Margarine was originally developed in 1869 as an alternative to butter which was in short supply and expensive (Chrysam, 1996). The first margarines were made from animal fats, but today most margarines are formulated from vegetable oils. The product range now includes table margarines, bakery margarines, and specialised puff pastry margarines and has now been extended to various low calorie spreads which essentially contain much higher levels of water and lower levels of fat than those legally required in margarines.

Table margarines fall into two main types: packet margarines which are designed to be spreadable at ambient temperature, and tub margarines which are spreadable on removal from the refrigerator, at a temperature of 5–10°C. Typical solid fat content (SFC) curves for the two types show much lower SFC in the tub margarines. When packet margarines are intended for use in a tropical climate, with ambient temperatures around 30°C, higher solids contents are required (Rasid, Jaais, Yusoff & Elias, 1996).

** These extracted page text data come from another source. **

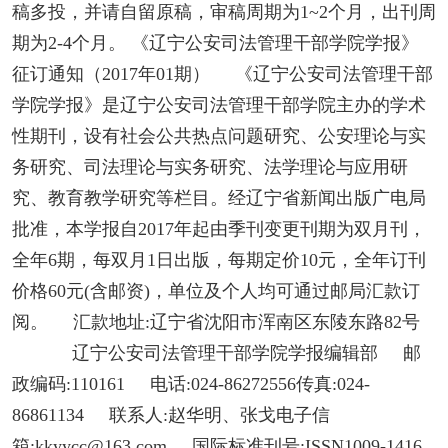
稿多投，并请自留原稿，审稿周期为1~2个月，出刊周
期为2-4个月。 《辽宁公安司法管理干部学院学报》
征订通知（2017年01期） 《辽宁公安司法管理干部
学院学报》是辽宁公安司法管理干部学院主办的学术
性期刊，设有社会公共热点问题研究、公安理论与实
务研究、司法理论与实务研究、法学理论与应用研
究、教育教学研究等栏目。经辽宁省新闻出版广电局
批准，本学报自2017年起由季刊变更刊期为双月刊，
全年6期，每双月1日出版，每期定价10元，全年订刊
价格60元(含邮资)，单位及个人均可通过邮局汇款订
阅。 汇款地址:辽宁省沈阳市浑南区东陵东路82号
辽宁公安司法管理干部学院学报编辑部 邮
政编码:110161 电话:024-86272556传真:024-
86861134 联系人:赵华明、张戈电子信
箱:kkyycc@163.com 国际标准刊号:ISSN1009-1416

With the availability of hydrogenated oils of various grades, the choice ingredients for blends with the desired solids content profiles is very large indeed. Individual manufacturers will usually base their choice on local availability and on price, as well as the technical consideration of a fine crystal structure to give the required spreadable character.

The rheological characteristics of finished margarine are expressed in terms such as consistency, texture, plasticity, hardness, structure and spreadability. Studies on the effect of storage conditions on the quality of retail margarine have a tendency to focus on the changes in the physical, chemical and rheological properties that occur during storage. The effect of storage on the sensory properties of the product also has great importance to the manufacturers, distributors and consumers.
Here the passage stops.